TASK TO CARRY OUT => Output all of the data exactly as it appears, but leave out any pictures it contains.

ENTRIES PROVIDED =>
++++++++++

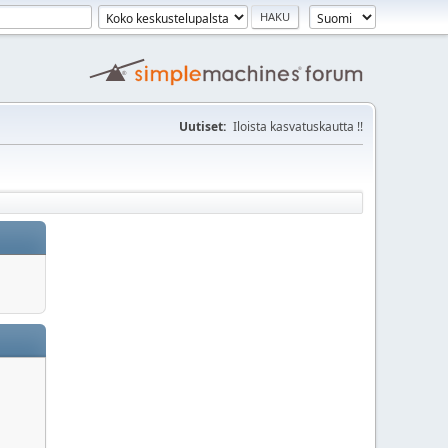
Uutiset:
Iloista kasvatuskautta !!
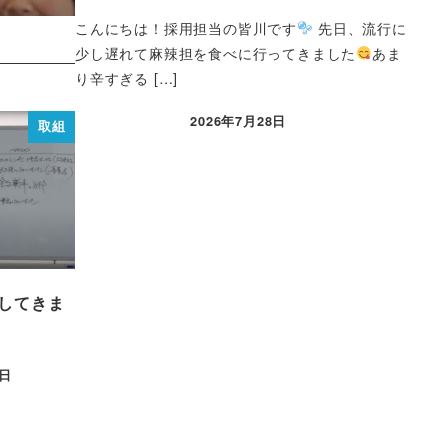
こんにちは！採用担当の皆川です
先日、流行に
少し遅れて麻辣担を食べに行ってきました
あま
り辛すぎる […]
2026年7月28日
取組
してきま
5日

++++++++++

EXERCISE ANSWER =>
Uutiset:
Iloista kasvatuskautta !!
こんにちは！採用担当の皆川です
先日、流行に
少し遅れて麻辣担を食べに行ってきました
あま
り辛すぎる […]
2026年7月28日
取組
してきま
5日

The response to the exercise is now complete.